Horsemeat scandal ruled a matter fraud, not food safety
By Jay Keller
The European Union on Tuesday released the final results of food safety testing on beef products for horse DNA and phenylbutazone in an effort to put at rest a scandal that has impacted consumers and retailers in 17 countries across the U.K. and Europe.
The commission said that less than 5 percent of the tested products had horse DNA and that about 0.5 percent of the equine carcasses tested were found to be contaminated with phenylbutazone, commonly known as bute.
The findings, according to the food commission, confirmed the horsemeat scandal was a matter of food fraud, not food safety, and that the traces of the drug phenylbutazone did not pose a threat to humans if consumed.
“Based on the evidence gathered to date, the horsemeat scandal does not point to a public health or food safety crisis,” the European Commission on Health and Consumers said in documentation published online. “The issue is one of fraudulent labeling.”
The horsemeat scandal, which first emerged in January after Irish food inspectors found evidence in frozen beef patties, uncovered what was then called troubling food-safety issues that prompted product recalls while testing the trust of European consumers.
The joint assessment from the European Food Safety Authority (EFSA) and the European Medicines Agency (EMA) confirmed on Tuesday the “illegal presence of residues of phenylbutazone,” did not pose a threat to humans if consumed.
The agencies did say that it’s not possible to set safe levels for bute and the drug should not be used to treat or rehabilitate beef cattle.
In order to ensure food safety, food business operators are subject to strict regulation if they supply horsemeat for human consumption, including veterinary inspection.
Regulators warn that some drugs used in equine medicine are unsafe and should not ever be present in animal products distributed through the human food chain.

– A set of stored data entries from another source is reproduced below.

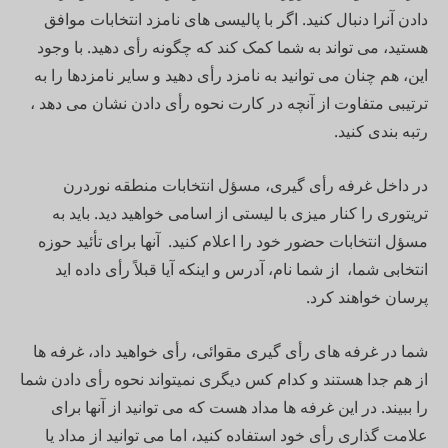
دادن آنرا دنبال کنید. اگر با پالیسی های نامزد انتخابات موافق
هستید، می تواند به شما کمک کند که چگونه رأی دهید. با وجود
این، هم چنان می توانید به نامزد رأی دهید و سایر نامزدها را به
ترتیبی متفاوت از آنچه در کارت نحوه رأی دادن نشان می دهد ،
رتبه بندی کنید.
در داخل غرفه رأی گیری، مسؤل انتخابات منطقه نوردرن
تریتوری را کنار میزی با لیستی از اسامی خواهید دید. باید به
مسؤل انتخابات حضور خود را اعلام کنید. آنها برای تأئید حوزه
انتخابی شما، از شما نام، آدرس و اینکه آیا قبلاً رأی داده اید
پرسان خواهند کرد.
شما در غرفه های رأی گیری مقوائی، رأی خواهید داد، غرفه ها
از هم جدا هستند و کدام کس دیگری نمیتواند نحوه رأی دادن شما
را ببیند. در این غرفه ها مداد هست که می توانید از آنها برای
علامت گذاری رأی خود استفاده کنید، اما می توانید از مداد یا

The fraud in this case is the attempt by suppliers to swap out less-expensive horsemeat for beef during production in an effort to increase profit margins along the supply chain, the agency says.

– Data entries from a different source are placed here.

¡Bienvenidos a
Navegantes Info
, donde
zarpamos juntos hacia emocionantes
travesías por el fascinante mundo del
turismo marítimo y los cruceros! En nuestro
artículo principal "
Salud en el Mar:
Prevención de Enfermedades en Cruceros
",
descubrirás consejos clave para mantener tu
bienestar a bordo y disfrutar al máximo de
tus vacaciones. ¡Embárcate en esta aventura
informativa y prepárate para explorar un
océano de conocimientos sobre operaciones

“Restoring the trust and confidence of European consumers and trading partners in our food chain following this fraudulent labeling scandal is now of vital importance for the European economy given that the food sector is the largest single economic sector in the EU,” Commissioner for Health and Consumers Tonio Borg said in a statement.
Borg concluded by saying the commission will work to “strengthen the controls along the food chain in line with lessons learned.”
Regardless, public confidence has been shaken as a result and the EU pledges to bolster and communicate future farm-to-fork policy changes related to instituting the proper controls and sanctioning companies who break the rules.